I weighed around 175 on race day at Myrtle Beach. Based on the remaining fat pooch around my belly, I suspect that my ideal race weight is going to be 5-10 pounds lighter than that. According to this calculator, losing on the low end of that amount may get me close to 3:25 without any improved fitness. (And of course, I'd expect at least some improved fitness over the next 3 months of training.) I've gained a little weight in between training plans, but not so much that I feel the need to do anything particularly special other than re-focus on tracking calories and eating healthily--along with doing all the running that comes with training for a marathon. The main thing is just to stay focused, so I will continue to tweet my weight and have it show up on the feed to the left of my blog. 

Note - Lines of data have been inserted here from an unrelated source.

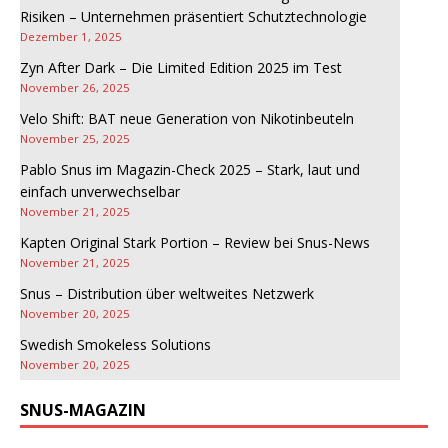
Risiken – Unternehmen präsentiert Schutztechnologie
Dezember 1, 2025
Zyn After Dark – Die Limited Edition 2025 im Test
November 26, 2025
Velo Shift: BAT neue Generation von Nikotinbeuteln
November 25, 2025
Pablo Snus im Magazin-Check 2025 – Stark, laut und
einfach unverwechselbar
November 21, 2025
Kapten Original Stark Portion – Review bei Snus-News
November 21, 2025
Snus – Distribution über weltweites Netzwerk
November 20, 2025
Swedish Smokeless Solutions
November 20, 2025
SNUS-MAGAZIN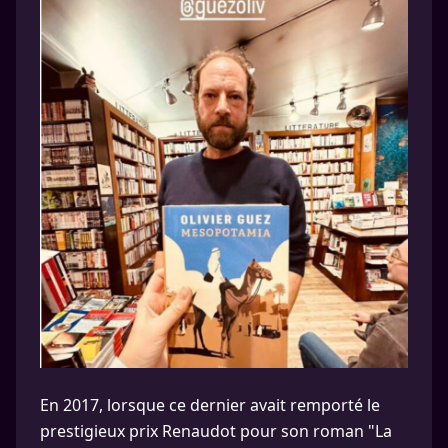
En 2017, lorsque ce dernier avait remporté le
prestigieux prix Renaudot pour son roman "La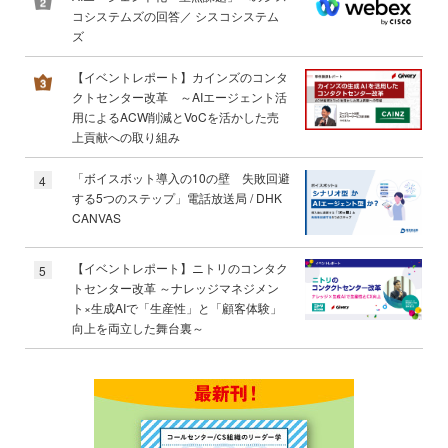
コシステムズの回答／ シスコシステム
ズ
【イベントレポート】カインズのコンタ
クトセンター改革 ～AIエージェント活
用によるACW削減とVoCを活かした売
上貢献への取り組み
「ボイスボット導入の10の壁 失敗回避
4
する5つのステップ」電話放送局 / DHK
CANVAS
【イベントレポート】ニトリのコンタク
5
トセンター改革 ～ナレッジマネジメン
ト×生成AIで「生産性」と「顧客体験」
向上を両立した舞台裏～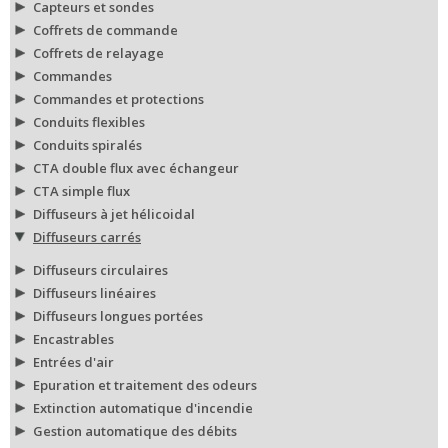
Capteurs et sondes
Coffrets de commande
Coffrets de relayage
Commandes
Commandes et protections
Conduits flexibles
Conduits spiralés
CTA double flux avec échangeur
CTA simple flux
Diffuseurs à jet hélicoidal
Diffuseurs carrés
Diffuseurs circulaires
Diffuseurs linéaires
Diffuseurs longues portées
Encastrables
Entrées d'air
Epuration et traitement des odeurs
Extinction automatique d'incendie
Gestion automatique des débits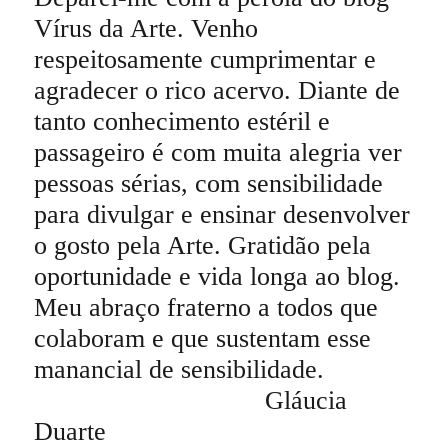
Vírus da Arte. Venho
respeitosamente cumprimentar e
agradecer o rico acervo. Diante de
tanto conhecimento estéril e
passageiro é com muita alegria ver
pessoas sérias, com sensibilidade
para divulgar e ensinar desenvolver
o gosto pela Arte. Gratidão pela
oportunidade e vida longa ao blog.
Meu abraço fraterno a todos que
colaboram e que sustentam esse
manancial de sensibilidade.
Gláucia
Duarte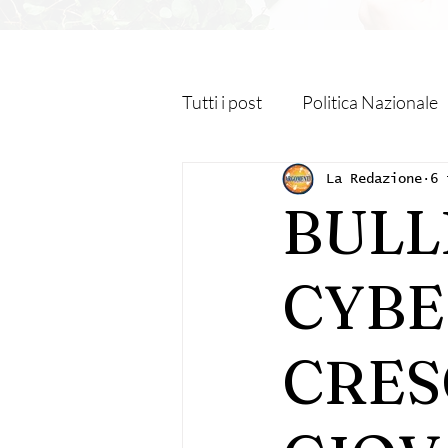
Tutti i post
Politica Nazionale
Roma Capitale
Regione L
La Redazione
6 
BULL
Religione
Monteporzio C
CYBE
Sanità
Albano Laziale
CRES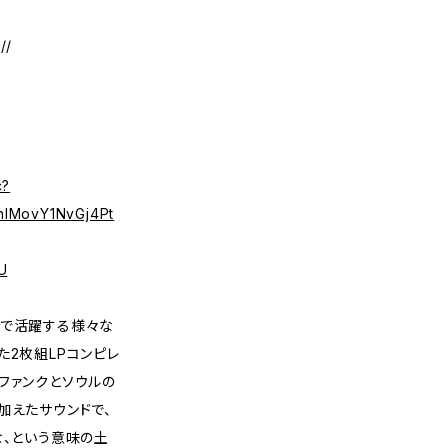
//
c?
nIMovY1NvGj4Pt
U
ドで活躍する様々な
た2枚組LPコンピレ
ファンクとソウルの
加えたサウンドで、
な、という意味の土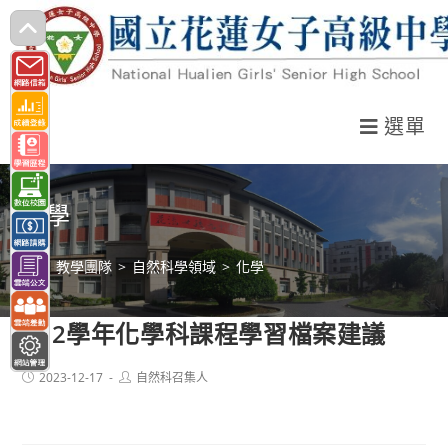
跳
轉
至
主
選單
要
內
容
化學
>
教學團隊
>
自然科學領域
>
化學
112學年化學科課程學習檔案建議
Post
Post
2023-12-17
自然科召集人
published:
author: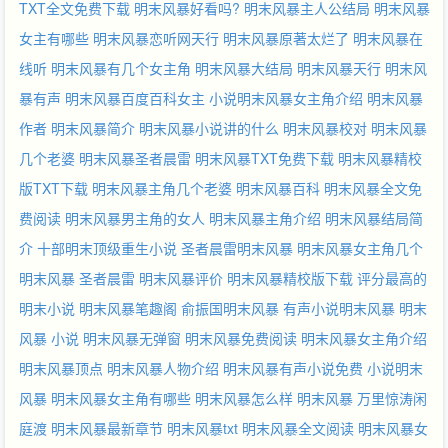
TXT全文免费下载
明末风暴好看吗?
明末风暴主人公结局
明末风暴
女主有哪些
明末风暴恋听网天行
明末风暴原著太烂了
明末风暴在
线听
明末风暴有几个女主角
明末风暴大结局
明末风暴天行
明末风
暴有声
明末风暴百度百科女主
小说明末风暴女主角介绍
明末风暴
作者
明末风暴简介
明末风暴小说讲的什么
明末风暴校对
明末风暴
几个老婆
明末风暴圣者晨雷
明末风暴TXT免费下载
明末风暴精校
版TXT下载
明末风暴主角几个老婆
明末风暴百科
明末风暴全文免
费阅读
明末风暴男主角的女人
明末风暴主角介绍
明末风暴结局简
介
十部明末顶级重生小说
圣者晨雷明末风暴
明末风暴女主角几个
明末风暴 圣者晨雷
明末风暴评价
明末风暴精校版下载
评分最高的
明末小说
明末风暴笔趣阁
俞振国明末风暴
有声小说明末风暴
明末
风暴 小说
明末风暴无弹窗
明末风暴免费阅读
明末风暴女主角介绍
明末风暴顶点
明末风暴人物介绍
明末风暴有声小说免费
小说明末
风暴
明末风暴女主角有哪些
明末风暴怎么样
明末风暴 万里惊涛闲
庭渡
明末风暴最新章节
明末风暴txt
明末风暴全文阅读
明末风暴女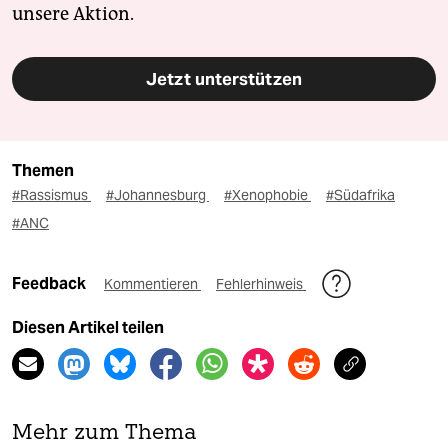
unsere Aktion.
Jetzt unterstützen
Themen
#Rassismus
#Johannesburg
#Xenophobie
#Südafrika
#ANC
Feedback
Kommentieren
Fehlerhinweis
Diesen Artikel teilen
Mehr zum Thema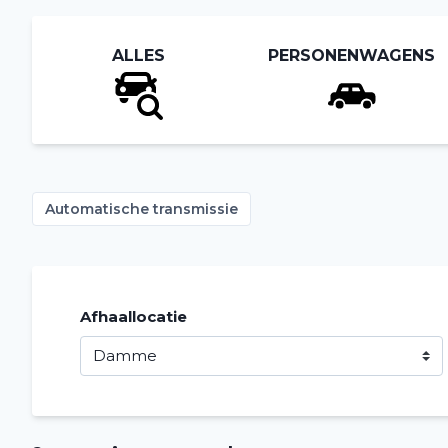
ALLES
PERSONENWAGENS
Automatische transmissie
Afhaallocatie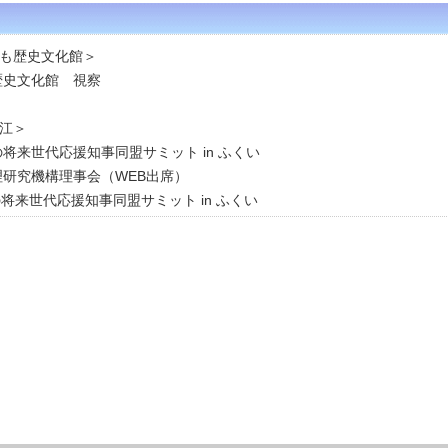
も歴史文化館＞
歴史文化館 視察
江＞
将来世代応援知事同盟サミット in ふくい
理研究機構理事会（WEB出席）
将来世代応援知事同盟サミット in ふくい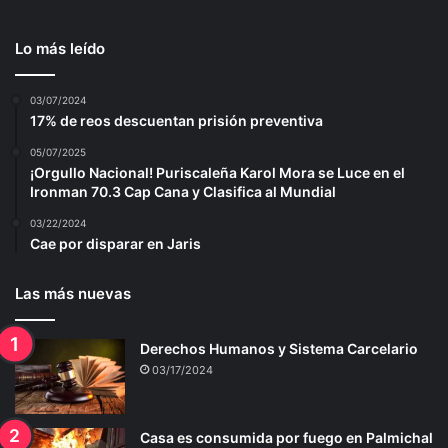
Lo más leído
03/07/2024
17% de reos descuentan prisión preventiva
05/07/2025
¡Orgullo Nacional! Puriscaleña Karol Mora se Luce en el
Ironman 70.3 Cap Cana y Clasifica al Mundial
03/22/2024
Cae por disparar en Jaris
Las más nuevas
Derechos Humanos y Sistema Carcelario
03/17/2024
Casa es consumida por fuego en Palmichal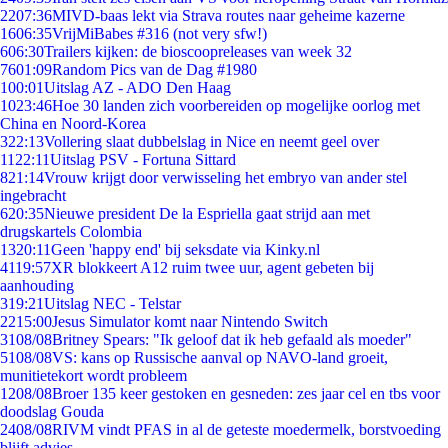
22
07:36
MIVD-baas lekt via Strava routes naar geheime kazerne
16
06:35
VrijMiBabes #316 (not very sfw!)
6
06:30
Trailers kijken: de bioscoopreleases van week 32
76
01:09
Random Pics van de Dag #1980
1
00:01
Uitslag AZ - ADO Den Haag
10
23:46
Hoe 30 landen zich voorbereiden op mogelijke oorlog met
China en Noord-Korea
3
22:13
Vollering slaat dubbelslag in Nice en neemt geel over
11
22:11
Uitslag PSV - Fortuna Sittard
8
21:14
Vrouw krijgt door verwisseling het embryo van ander stel
ingebracht
6
20:35
Nieuwe president De la Espriella gaat strijd aan met
drugskartels Colombia
13
20:11
Geen 'happy end' bij seksdate via Kinky.nl
41
19:57
XR blokkeert A12 ruim twee uur, agent gebeten bij
aanhouding
3
19:21
Uitslag NEC - Telstar
22
15:00
Jesus Simulator komt naar Nintendo Switch
31
08/08
Britney Spears: "Ik geloof dat ik heb gefaald als moeder"
51
08/08
VS: kans op Russische aanval op NAVO-land groeit,
munitietekort wordt probleem
12
08/08
Broer 135 keer gestoken en gesneden: zes jaar cel en tbs voor
doodslag Gouda
24
08/08
RIVM vindt PFAS in al de geteste moedermelk, borstvoeding
blijft advies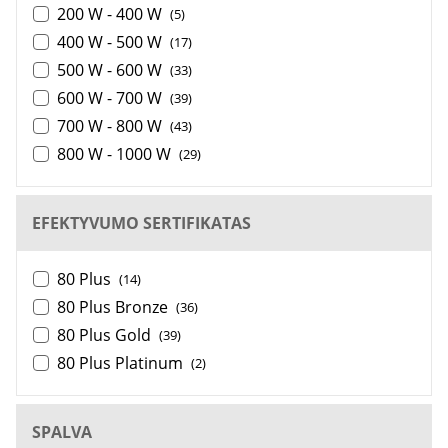
200 W - 400 W
(5)
400 W - 500 W
(17)
500 W - 600 W
(33)
600 W - 700 W
(39)
700 W - 800 W
(43)
800 W - 1000 W
(29)
EFEKTYVUMO SERTIFIKATAS
80 Plus
(14)
80 Plus Bronze
(36)
80 Plus Gold
(39)
80 Plus Platinum
(2)
SPALVA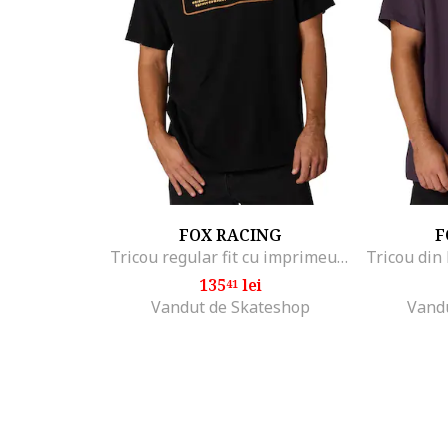
FOX RACING
F
Tricou regular fit cu imprimeu logo
135
lei
41
Vandut de Skateshop
Vand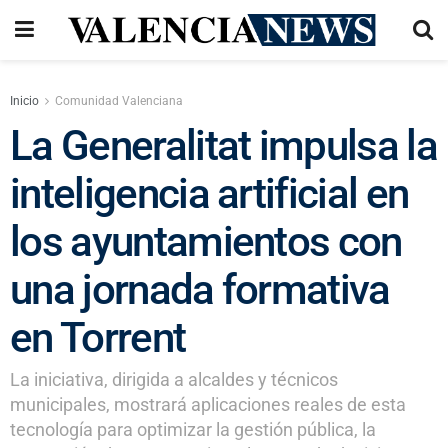
Inicio
Comunidad Valenciana
La Generalitat impulsa la
inteligencia artificial en
los ayuntamientos con
una jornada formativa
en Torrent
La iniciativa, dirigida a alcaldes y técnicos
municipales, mostrará aplicaciones reales de esta
tecnología para optimizar la gestión pública, la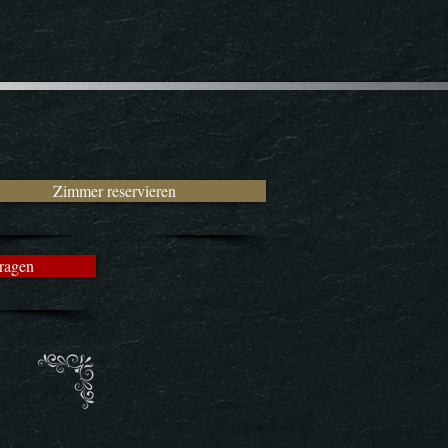
Zimmer reservieren
ragen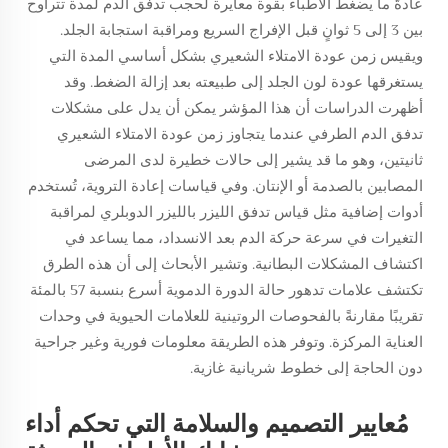
عادةً ما يضغط الأطباء بقوة معايرة لحجب تدفق الدم لمدة تتراوح
بين 3 إلى 5 ثوانٍ قبل الإفراج السريع ومراقبة استجابة الجلد.
ويقيس زمن عودة الامتلاء الشعيري بشكل أساسي المدة التي
يستغرقها عودة لون الجلد إلى طبيعته بعد إزالة الضغط. وقد
أظهرت الدراسات أن هذا المؤشر يمكن أن يدل على مشكلات
تدفق الدم الطرفي عندما يتجاوز زمن عودة الامتلاء الشعيري
ثانيتين، وهو ما قد يشير إلى حالات خطيرة لدى المرضى
المصابين بالصدمة أو الإنتان. وفي قياسات إعادة التروية، تُستخدم
أدوات إضافية مثل قياس تدفق الليزر بالليزر الدوبلري لمراقبة
التغيرات في سرعة حركة الدم بعد الانسداد، مما يساعد في
اكتشاف المشكلات البطانية. وتشير الأبحاث إلى أن هذه الطرق
تكتشف علامات تدهور حالة الدورة الدموية أسرع بنسبة 57 بالمئة
تقريبًا مقارنةً بالفحوصات الروتينية للعلامات الحيوية في وحدات
العناية المركزة. وتوفر هذه الطريقة معلومات فورية وغير جراحية
دون الحاجة إلى خطوط شريانية غازية.
مُعايير التصميم والسلامة التي تحكم أداء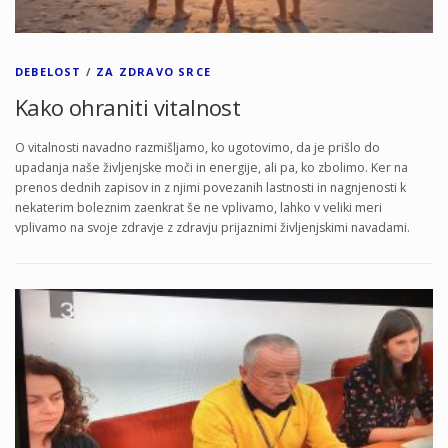
DEBELOST
/
ZA ZDRAVO SRCE
Kako ohraniti vitalnost
O vitalnosti navadno razmišljamo, ko ugotovimo, da je prišlo do
upadanja naše življenjske moči in energije, ali pa, ko zbolimo. Ker na
prenos dednih zapisov in z njimi povezanih lastnosti in nagnjenosti k
nekaterim boleznim zaenkrat še ne vplivamo, lahko v veliki meri
vplivamo na svoje zdravje z zdravju prijaznimi življenjskimi navadami.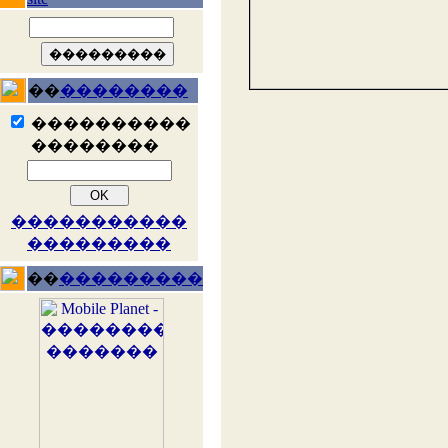
��
��������
����������
��������
�����������
���������
��
���������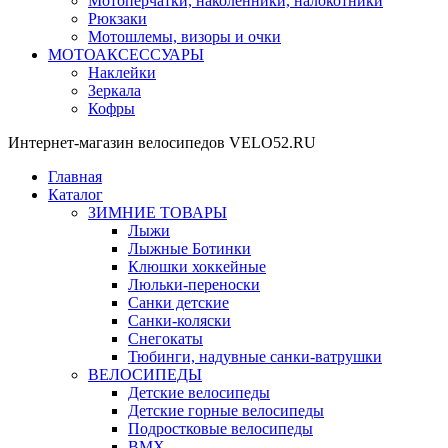
Мотоперчатки, наколенники, налокотники
Рюкзаки
Мотошлемы, визоры и очки
МОТОАКСЕССУАРЫ
Наклейки
Зеркала
Кофры
Интернет-магазин велосипедов VELO52.RU
Главная
Каталог
ЗИМНИЕ ТОВАРЫ
Лыжи
Лыжные Ботинки
Клюшки хоккейные
Люльки-переноски
Санки детские
Санки-коляски
Снегокаты
Тюбинги, надувные санки-ватрушки
ВЕЛОСИПЕДЫ
Детские велосипеды
Детские горные велосипеды
Подростковые велосипеды
BMX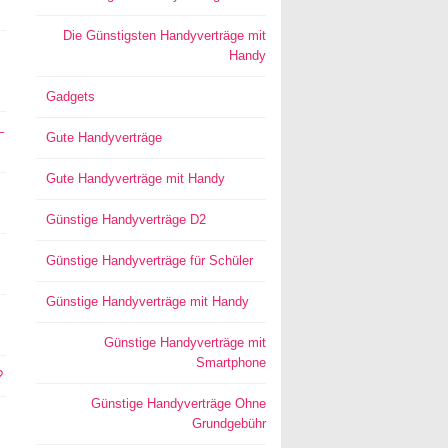
Die Günstigsten Handyverträge mit
Handy
Gadgets
–
Gute Handyverträge
Gute Handyverträge mit Handy
Günstige Handyverträge D2
Günstige Handyverträge für Schüler
Günstige Handyverträge mit Handy
Günstige Handyverträge mit
Smartphone
?
Günstige Handyverträge Ohne
Grundgebühr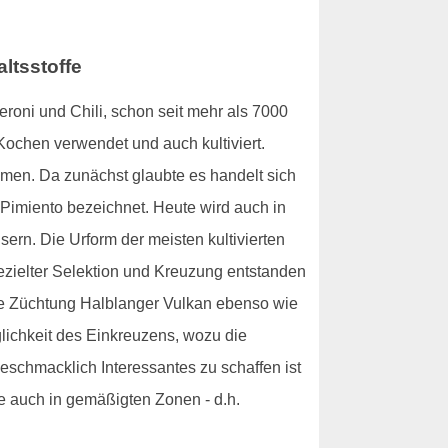
ltsstoffe
roni und Chili, schon seit mehr als 7000
Kochen verwendet und auch kultiviert.
men. Da zunächst glaubte es handelt sich
 Pimiento bezeichnet. Heute wird auch in
rn. Die Urform der meisten kultivierten
gezielter Selektion und Kreuzung entstanden
che Züchtung Halblanger Vulkan ebenso wie
lichkeit des Einkreuzens, wozu die
geschmacklich Interessantes zu schaffen ist
e auch in gemäßigten Zonen - d.h.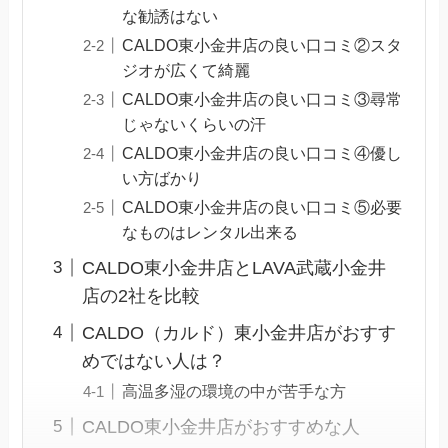
な勧誘はない
CALDO東小金井店の良い口コミ②スタ
ジオが広くて綺麗
CALDO東小金井店の良い口コミ③尋常
じゃないくらいの汗
CALDO東小金井店の良い口コミ④優し
い方ばかり
CALDO東小金井店の良い口コミ⑤必要
なものはレンタル出来る
CALDO東小金井店とLAVA武蔵小金井
店の2社を比較
CALDO（カルド）東小金井店がおすす
めではない人は？
高温多湿の環境の中が苦手な方
CALDO東小金井店がおすすめな人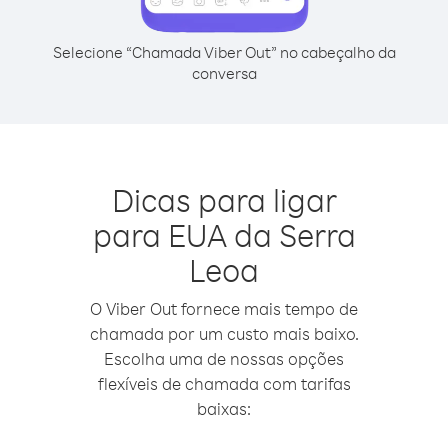
Selecione “Chamada Viber Out” no cabeçalho da
conversa
Dicas para ligar
para EUA da Serra
Leoa
O Viber Out fornece mais tempo de
chamada por um custo mais baixo.
Escolha uma de nossas opções
flexíveis de chamada com tarifas
baixas: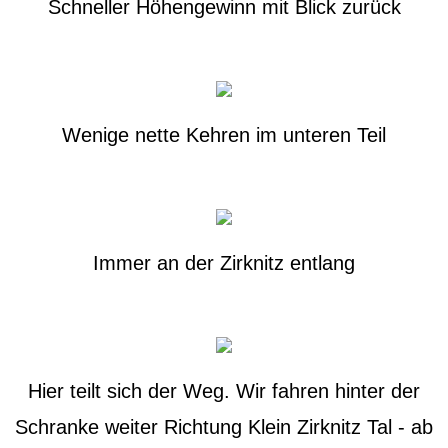
Schneller Höhengewinn mit Blick zurück
Wenige nette Kehren im unteren Teil
Immer an der Zirknitz entlang
Hier teilt sich der Weg. Wir fahren hinter der
Schranke weiter Richtung Klein Zirknitz Tal - ab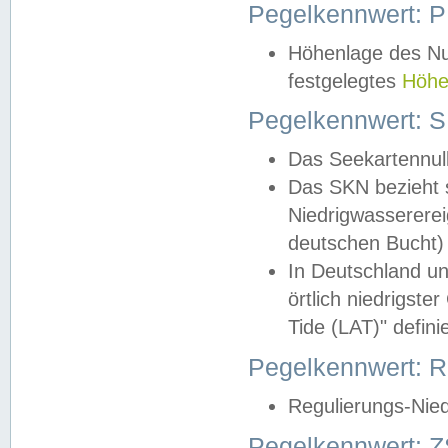
Pegelkennwert: 
Höhenlage des Nul
festgelegtes
Höhe
Pegelkennwert: 
Das Seekartennull
Das SKN bezieht s
Niedrigwassererei
deutschen Bucht) 
In Deutschland un
örtlich niedrigst
Tide (LAT)" definie
Pegelkennwert:
Regulierungs-Nie
Pegelkennwert: Z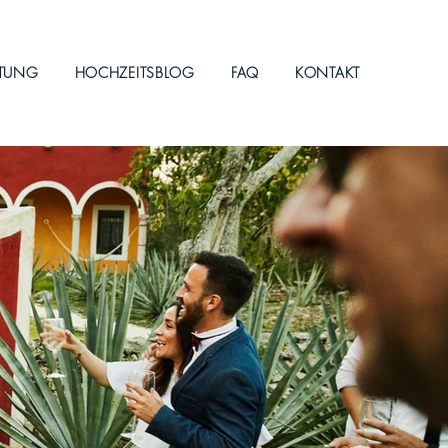
ITUNG
HOCHZEITSBLOG
FAQ
KONTAKT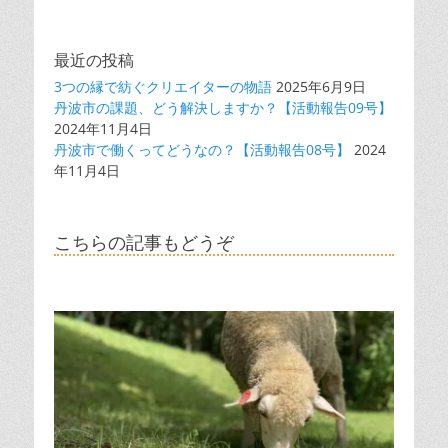
最近の投稿
3つの縁で紡ぐクリエイターの物語
2025年6月9日
丹波市の課題、どう解決しますか？【活動報告09号】
2024年11月4日
丹波市で働くってどうなの？【活動報告08号】
2024
年11月4日
こちらの記事もどうぞ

I will continue to use the LoseIt app/web site to set a calorie budget and log food eaten. I've set it to "Lose 1 Pound Per Week" to decide my calorie budget. I typically don't eat my exercise calories, but I intend to do so to some degree at this point. I think my rule is going to be that if I exercise more than 500 calories, I'll eat enough back to get back to no more than a 500 deficit. In other words, my budget is around 2000 calories. If I burn 900 calories running, I'll eat 400 more calories that day to get to around 2400.

In addition to the calorie numbers, I'm generally trying to stick to the following per-day averages.

  • at least 150g protein
  • at least 35g fiber
  • 25g or less saturated fat
  • 60g or less sugars
I'm not really attempting to hit these every single day, but I'd definitely like to hit them as averages every week.

My #1 fear/concern coming into the training is that I won't be able to do some of the Tuesday interval runs. They are unquestionably faster than anything I've done. For example, the first Tuesday has me running three one-mile intervals at a 6:50 pace. I don't think I ran even a single mile at 6:50 during training for the half. I did work on mile intervals the last two Tuesdays and I'm more in line with these, but I'm still not so sure about hitting 6:50 three times in a row.

The other issue is that training will go through both Thanksgiving and Christmas, and I'll be traveling for both. Both will be to much hillier locales than my normal Lowcountry training, so there should be some benefit to be had there if time allows me to complete my scheduled runs. Time could be a concern on both trips, and weather could be a factor on the second.

All in all, I'm very much looking forward to seeing what this new chapter holds. I completed the longest run of my life yesterday (15 miles.) With the training plan I'm using, 12 of the next 16 weekends have me scheduled to do runs as long or longer than that. Yowza!